La lame étroite du Rien.

 

 LLÉDR

 

Eneas Fog

 

 (Sur une page de Milou Margot).

 

 

"El líquido amniótico
y la laguna Estigia.
Entre dos aguas,
nada."

Antonio Rivero Taravillo

 

EL HOMBRE

 

 

   L'eau d'abord.

 

 C'est tout juste un point à l'horizon du monde, un germe en attente de voir, une oreille disposée à des échos si lointains qu'on les dirait issus du songe. C'est à peine une aube et la lumière est celle des gemmes, lente à se mouvoir, pareille à une résine. Les mouvements sont si doux, faibles oscillations, pure poésie disant le lieu originel, la conque donatrice de forme. Hombre est là, dans sa nacelle liquide, non encore issu de lui-même, seulement un pli avant que ne s'ouvre le sillon du sens. Il y a un langage, ou plutôt l'amorce d'une comptine et, au travers du dôme étoilé - un cosmos est en train de naître -, les sons font leur susurrement, leurs glissures souples, leur alunissement amniotique. C'est si bien cela qui sort du silence avec tout juste ce qu'il faut de voix, de présence pour dire l'effigie de l'homme, sa découverte étonnée dans si peu de temps, son immersion dans la grande marée battant les cinq continents de ses flux éternels.
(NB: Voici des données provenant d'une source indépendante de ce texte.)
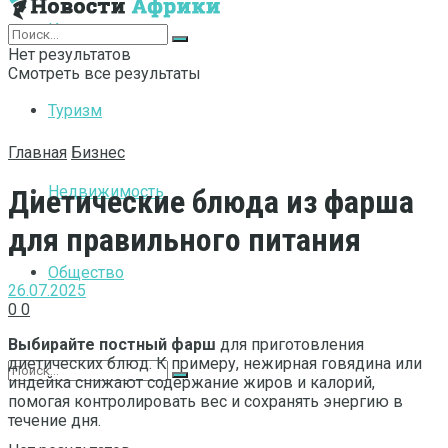
Интернет
Нет результатов
Смотреть все результаты
Туризм
Главная
Бизнес
Недвижимость
Диетические блюда из фарша
для правильного питания
Общество
26.07.2025
0
0
Выбирайте постный фарш
для приготовления
диетических блюд. К примеру, нежирная говядина или
индейка снижают содержание жиров и калорий,
помогая контролировать вес и сохранять энергию в
течение дня.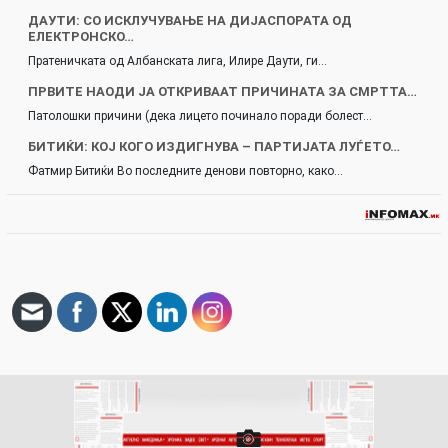
ДАУТИ: СО ИСКЛУЧУВАЊЕ НА ДИЈАСПОРАТА ОД
ЕЛЕКТРОНСКО…
Пратеничката од Албанската лига, Илире Даути, ги…
ПРВИТЕ НАОДИ ЈА ОТКРИВААТ ПРИЧИНАТА ЗА СМРТТА…
Патолошки причини (дека лицето починало поради болест…
БИТИЌИ: КОЈ КОГО ИЗДИГНУВА – ПАРТИЈАТА ЛУЃЕТО…
Фатмир Битиќи Во последните денови повторно, како…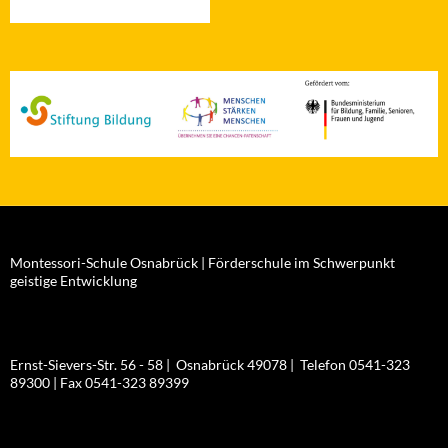
Montessori-Schule Osnabrück | Förderschule im Schwerpunkt
geistige Entwicklung
Ernst-Sievers-Str. 56 - 58 | Osnabrück 49078 | Telefon 0541-323
89300 | Fax 0541-323 89399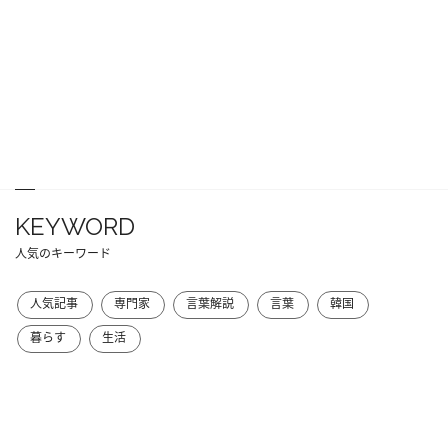
KEYWORD
人気のキーワード
人気記事
専門家
言葉解説
言葉
韓国
暮らす
生活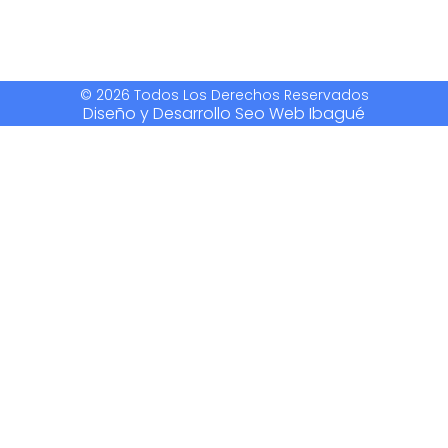
© 2026 Todos Los Derechos Reservados
Diseño y Desarrollo Seo Web Ibagué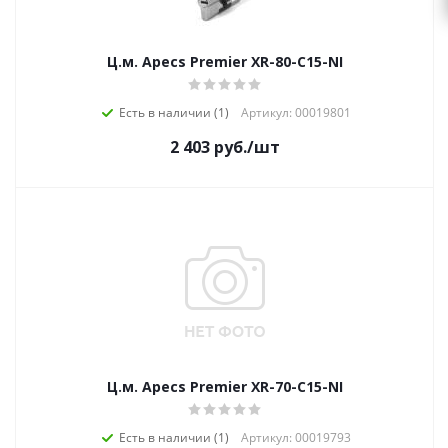
Ц.м. Apecs Premier XR-80-C15-NI
Есть в наличии (1)
Артикул: 00019801
2 403
руб.
/шт
Ц.м. Apecs Premier XR-70-C15-NI
Есть в наличии (1)
Артикул: 00019793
Alors, dans sa niche ontologique, Hombre, non encore parvenu au dépliement de la pensée, se love infiniment au creux de cette doline subtile qui féconde la moindre de ses reptations. Comme recueilli sur l'événement à venir. Pas encore homme, tellement semblable à l'hésitation animale à paraître sur la scène de l'exister. Pattes repliées sur la bosse du ventre, tête aussi lourde qu'une boule de glaise, plaine du dos doucement incurvée, long cordon faisant sa vrille aux confins de la Planète-Mère. Le museau est si fin, à peine fendu par l'ébauche de la bouche, et les yeux ne sont encore que deux minuscules points aveugles inconscients de la clarté nocturne de l'antre qui l'abrite. Une manière de pré-conscience heureuse d'elle-même. C'est si rassurant cette position d'attente par laquelle le monde s'annonce dans les lointains. Un peu comme un Marin sur son embarcation perçoit la terre enveloppée de brume sans en bien reconnaître les formes. Une promesse d'accueil, la survenue d'un port entre les pierres grises du quai, la ruelle à gravir, le seuil de la demeure, la table dressée, un feu dans l'âtre et des bras qui serrent pour contenir l'exil.

 

   La terre ensuite.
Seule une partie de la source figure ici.